Aim of the task: Your answer must be the line holding "לחיוך החדש שלך" followed by every later line through the end of the entries, exactly as written.

Available records:
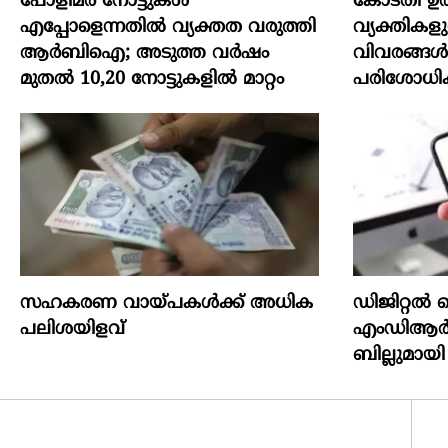
പോളിമർ നോട്ടുകൾ
കോടതി ഉത
എപ്പോളെന്നതിൽ വ്യക്തത വരുത്തി
വ്യക്തികളു
ആർബിഐ; അടുത്ത വർഷം
വിവരങ്ങൾ
മുതൽ 10,20 നോട്ടുകളിൽ മാറ്റം
പരിശോധിക
സഹകരണ വായ്പകള്‍ക്ക് അധിക
ഡിജിറ്റൽ പ
പലിശയിളവ്
എംഡിആർ ന
ബില്ലുമായി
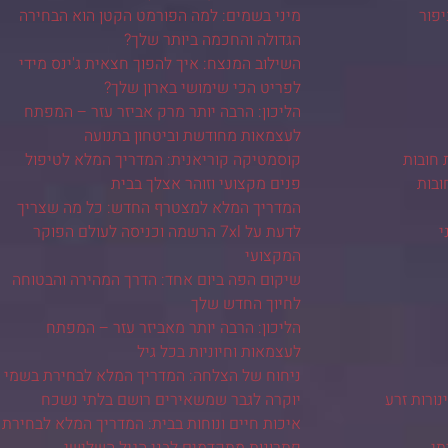
יפור
מיני בשמים: למה הפורמט הקטן הוא הבחירה
הגדולה והחכמה ביותר שלך?
השילוב המנצח: איך להפוך חצאית ג'ינס מידי
לפריט הכי שימושי בארון שלך?
הליכון: הרבה יותר מרק אביזר עזר – המפתח
לעצמאות מחודשת וביטחון בתנועה
 חובות
קוסמטיקה קוריאנית: המדריך המלא לטיפול
ובות
פנים מקצועי וזוהר אצלך בבית
המדריך המלא למצטרף החדש: כל מה שצריך
י
לדעת על 7xl הרשמה וכניסה לעולם הפוקר
המקצועי
שיקום הפה ביום אחד: הדרך המהירה והבטוחה
לחיוך החדש שלך
הליכון: הרבה יותר מאביזר עזר – המפתח
לעצמאות וחיוניות בכל גיל
ניחוח של הצלחה: המדריך המלא לבחירת בשמי
ורות זרע
יוקרה לגבר שמשאירים רושם בלתי נשכח
איכות חיים ונוחות בבית: המדריך המלא לבחירת
תי
פתרונות מתקדמים לבני הגיל השלישי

Output of the exercise:
לחיוך החדש שלך
הליכון: הרבה יותר מאביזר עזר – המפתח
לעצמאות וחיוניות בכל גיל
ניחוח של הצלחה: המדריך המלא לבחירת בשמי
ורות זרע
יוקרה לגבר שמשאירים רושם בלתי נשכח
איכות חיים ונוחות בבית: המדריך המלא לבחירת
תי
פתרונות מתקדמים לבני הגיל השלישי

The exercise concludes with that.